Replace unsafe C functions Proposal

There are a couple of categories of unsafe functions that are used throughout VTK/ParaView/kwsys and third-party libraries. For the third-party libraries we can’t do anything, but for VTK/ParaView/kwsys we should replace them with safer alternatives. The discussion about this topic was initiated in the ParaView issue.

The unsafe C functions categories that should be replaced are the following

  1. ato*, e.g. atoi, atof e.t.c.
  2. mem*, e.g. memcmp/memcpy/memset e.t.c.
  3. str*. e.g. strcpy, strcmp, strcat, strlen, strtok e.t.c.
  4. printf, sprintf
  5. fprintf
  6. snprintf

The safe replacements that could be used are:

  1. strto*, e.g. strtol, strtof
  2. mem*_s from the safestringlib
  3. str*_s from the safestringlib, or replace all char* class members with vtkStdString which can be implicited converted to char*.
  4. print (also 35% faster) from the fmt
  5. output_file & print function (also faster by 5 - 9 times) from the fmt
  6. format (also 30% faster) from the fmt

To implement these changes in the existing code base, we need to decide which project will include fmt and/or safestringlib. Since ParaView inherits everything from VTK, we don’t need to add anything to it. As of now VTK has fmt as a third-party library.

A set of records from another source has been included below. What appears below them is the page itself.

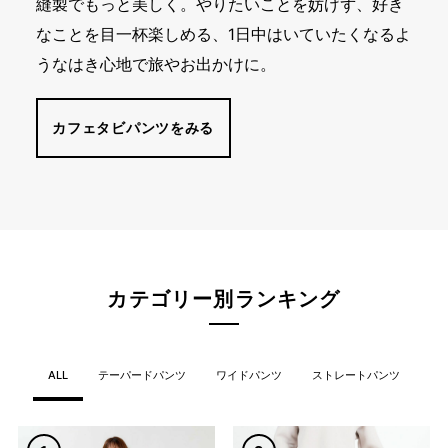
縫製でもっと美しく。やりたいことを妨げず、好き
なことを目一杯楽しめる、1日中はいていたくなるよ
うなはき心地で旅やお出かけに。
カフェタビパンツをみる
カテゴリー別ランキング
ALL
テーパードパンツ
ワイドパンツ
ストレートパンツ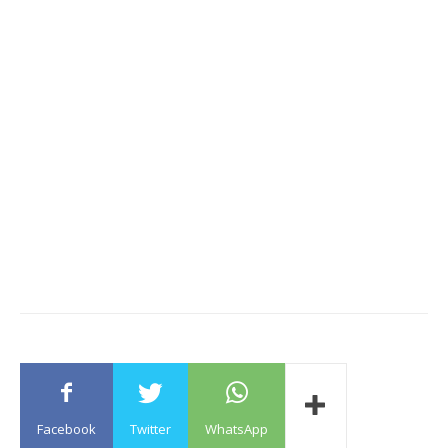
Facebook
Twitter
WhatsApp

Based on my understanding we have the following options:

  1. Add safestringlib to VTK and let kwsys as it is (with the unsafe functions)
  2. Add safestrinblib to kwsys and let kwsys’s printf/sprintf/fprintf.snprintf functions be. This way VTK will inherit safestringlib functionality
  3. Move fmt to kwsys and add safestringlib too to kwsys. This way VTK will inherit fmt and safestringlib functionality

Any suggestions or comments would be more than welcome!

1 Like

memcmp and memset seem fine to me; they have explicit bounds passed in. memcpy has the standard buffer juggling issues though.

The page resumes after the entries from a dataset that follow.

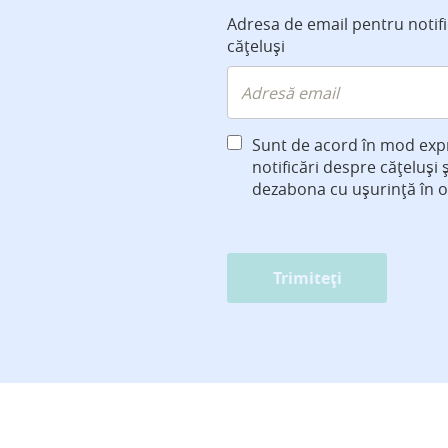
Adresa de email pentru notif
cățeluși
Sunt de acord în mod exp
notificări despre cățeluși 
dezabona cu ușurință în 
Trimiteți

std::string and fmt should handle all of the use cases here.

I don’t think the half-way things here are any use; just use std::string (or std::vector<char> for raw bytes) and fmt instead. I don’t think safestringlib is of any interest to C++ codebases.

What about kwsys?

kwsys is fine for string-as-path functions I think. It is, however, still C++ and therefore safestringlib is of limited utility.

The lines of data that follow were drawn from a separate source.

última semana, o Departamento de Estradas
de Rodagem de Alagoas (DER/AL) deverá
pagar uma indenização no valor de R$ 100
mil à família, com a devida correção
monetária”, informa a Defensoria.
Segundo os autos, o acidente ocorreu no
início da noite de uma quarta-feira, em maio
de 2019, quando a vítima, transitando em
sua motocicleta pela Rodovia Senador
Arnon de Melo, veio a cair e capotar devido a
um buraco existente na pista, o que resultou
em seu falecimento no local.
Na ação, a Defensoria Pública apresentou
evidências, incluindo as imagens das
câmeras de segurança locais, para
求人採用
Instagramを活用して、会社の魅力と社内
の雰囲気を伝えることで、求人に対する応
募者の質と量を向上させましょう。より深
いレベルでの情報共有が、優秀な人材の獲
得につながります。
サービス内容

What alternative do you propose for memcpy?

std::copy should suffice I imagine.

Careful, memcpy is highly-optimized intrinsic on all compilers. So a blanket conversion to std::copy will impact performance.

While true, I’d rather things be correct and then pointed out “this needs to be faster” than the reverse after a debugging session.

Note there are multiple pitfalls with memcpy:

  • it calculates in bytes, not objects (overflow on the manual multiplication is…a thing)
  • only works on POD types with trivial constructors (other types do not “exist” without their constructor being called; custom copy ctors may also block the destination from being valid objects)
  • does not verify that the source and destination types are compatible
  • alignment fun is probably lurking around here

So after some discussion of how this can go, some things that came up:

Compatibility

So vtkStdString is on my list of things to go, but we can use its drawback to help bridge the compatibility here. It has an implicit const char* conversion operator (very dangerous, but no worse than C pointers anyways). We can use this to our advantage here. Note that classes that use nullptr as some magic value would need something like vtkOptionalString with convenience methods to convert to nullptr if it is none. Converting a char* member to vtkStdString can be kept compatible with:

Old code:

vtkSetStringMacro(Member);
// virtual void SetMember(const char* _arg) { … }
vtkGetStringMacro(Member);
// virtual char* GetMember() { … }

char* Member;

New code:

nullptr is invalid:

void SetMember(const char* _arg) { // Need to handle `nullptr` callers
    if (_arg) {
        this->SetMember(vtkStdString(_arg));
    }
}
void SetMember(vtkStdString _arg); // impl in C++ code (see below)
vtkStdString const& GetMember() const { return this->Member; }

vtkStdString Member;

// --------------

void SetMember(vtkStdString _arg) {
    if (_arg != this->Member) {
        this->Member = std::move(_arg);
        this->Modified();
    }
}

nullptr is valid:

void SetMember(vtkOptionalString _arg); // impl in C++ code (same body as above)
vtkOptionalString const& GetMember() const { return this->Member; }

vtkOptionalString would be another interim class to help bridge the gap here which just turns nullptr into std::none_t. It’s implicit const char* conversion would similarly be deprecated someday (just like vtkStdString's).

vtkSetGet macros

I find these macros to be more noise than useful. About the only thing they do is:

  • avoid typos
  • ensure Modified() is called properly in setters

Other than that, I see no benefit. I think that unit tests are far better for ensuring such things. The benefits:

  • virtual would no longer be used for these things
  • getters could be const
  • getters could return const& instead of forcing a copy
  • setters could std::move for non-POD types (allowing the caller to decide if memory is reused instead of pessimizing and forcing a copy even when the caller doesn’t need the string anymore)
  • headers lose a lot of unnecessary code that triggers a full rebuild when vtkSetGet is changed
  • the member name is no longer pinned to the method name (allowing for more PIMPL usage)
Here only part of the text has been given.